GOAL OF THE EXERCISE: In the listing below, locate the line that contains "3 Broadway Shows Close This Weekend" and the line that contains "National Tour- Meet the Rising Star". Restate word for word those two lines and every line between them, and nothing else.

START RECORDS PROVIDED

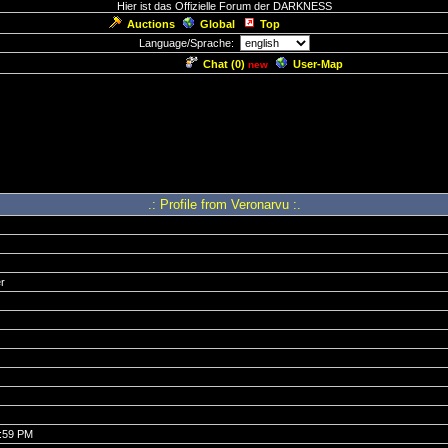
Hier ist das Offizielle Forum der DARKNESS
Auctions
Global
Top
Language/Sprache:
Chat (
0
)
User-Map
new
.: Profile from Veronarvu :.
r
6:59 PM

END RECORDS PROVIDED
START RECORDS PROVIDED

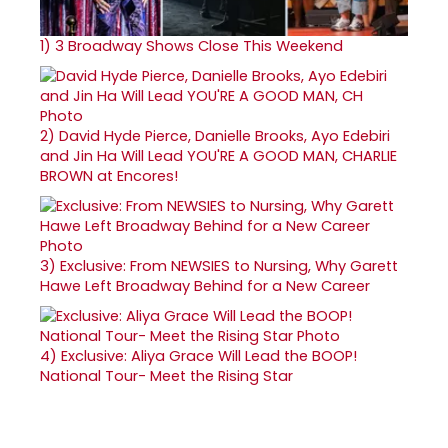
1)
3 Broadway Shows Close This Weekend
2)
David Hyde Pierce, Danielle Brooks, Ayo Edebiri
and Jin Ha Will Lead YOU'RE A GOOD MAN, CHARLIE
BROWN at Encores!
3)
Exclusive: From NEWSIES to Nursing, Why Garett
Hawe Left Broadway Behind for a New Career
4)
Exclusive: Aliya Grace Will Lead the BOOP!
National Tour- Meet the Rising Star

END RECORDS PROVIDED
START RECORDS PROVIDED

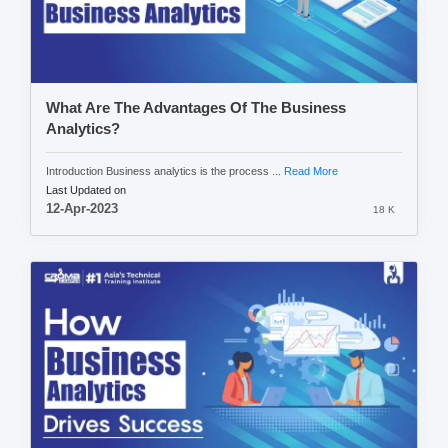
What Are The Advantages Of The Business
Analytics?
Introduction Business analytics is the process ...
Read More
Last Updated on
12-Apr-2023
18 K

END RECORDS PROVIDED

EXERCISE RESPONSE:
3 Broadway Shows Close This Weekend
2)
David Hyde Pierce, Danielle Brooks, Ayo Edebiri
and Jin Ha Will Lead YOU'RE A GOOD MAN, CHARLIE
BROWN at Encores!
3)
Exclusive: From NEWSIES to Nursing, Why Garett
Hawe Left Broadway Behind for a New Career
4)
Exclusive: Aliya Grace Will Lead the BOOP!
National Tour- Meet the Rising Star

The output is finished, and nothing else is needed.